ECLI:NL:OGEAA:2016:745
Gerecht in Eerste Aanleg van Aruba
- Eerste aanleg - enkelvoudig
- W.J. Noordhuizen
- Rechtspraak.nl
Verdeling onroerende zaak in het kader van huwelijksgoederengemeenschap
In deze zaak, die diende voor het Gerecht in Eerste Aanleg van Aruba, betreft het een geschil tussen twee ex-echtgenoten over de verdeling van onroerend goed dat behoort tot hun ontbonden huwelijksgoederengemeenschap. De procedure begon met een tussenvonnis op 30 maart 2016, waarin een deskundigenbericht werd gelast en beide partijen werd opgedragen om een voorschot te betalen voor de deskundige. Echter, op de rolzitting van 29 juni 2016 bleek dat geen van beide partijen hun helft van het voorschot had betaald, wat leidde tot de conclusie dat de vordering als onvoldoende weersproken voor toewijzing in aanmerking kwam.
De rechter oordeelde dat de verdeling van de onroerende zaak, die al bevolen was in een eerdere beschikking van 12 februari 2002, nu kon worden uitgevoerd. De uitspraak hield in dat [gedaagde] het perceel eigendomsgrond met daarop een opstal van 588 m2 toegewezen kreeg, onder de verplichting om aan [eiser] een bedrag van Afl. 90.000,- te betalen wegens overbedeling. Tevens werd bepaald dat, indien [gedaagde] niet meewerkt aan de verdeling, dit vonnis in de plaats treedt van een wettige akte tot verdeling.

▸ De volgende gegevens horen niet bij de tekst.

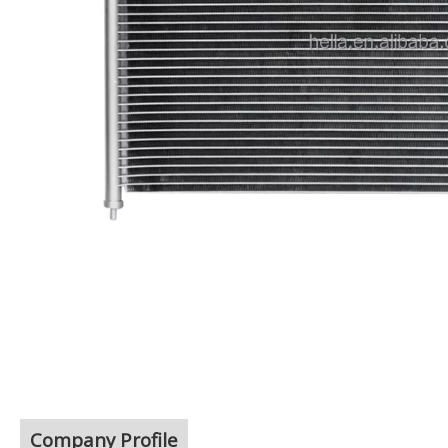
Company Profile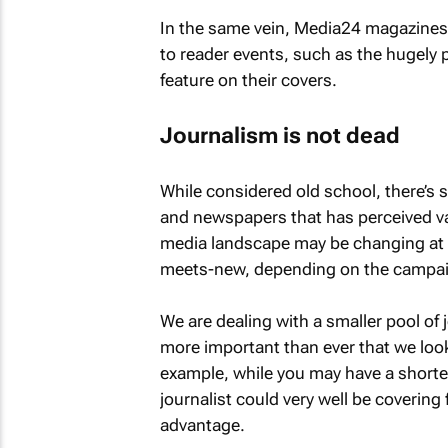
In the same vein, Media24 magazine
to reader events, such as the hugely
feature on their covers.
Journalism is not dead
While considered old school, there’s 
and newspapers that has perceived val
media landscape may be changing at a r
meets-new, depending on the campa
We are dealing with a smaller pool of
more important than ever that we look
example, while you may have a shorter 
journalist could very well be covering
advantage.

Daarnaast werd [gedaagde] veroordeeld om aan [eiser] een gebruiksvergoeding van Afl. 375,- per maand te betalen, vanaf de datum van het inleidend verzoek tot de dag waarop de woning kadastraal ten name van [gedaagde] is gesteld. De proceskosten werden gecompenseerd, zodat iedere partij de eigen kosten draagt. Dit vonnis werd uitgesproken op 26 oktober 2016 in aanwezigheid van de griffier.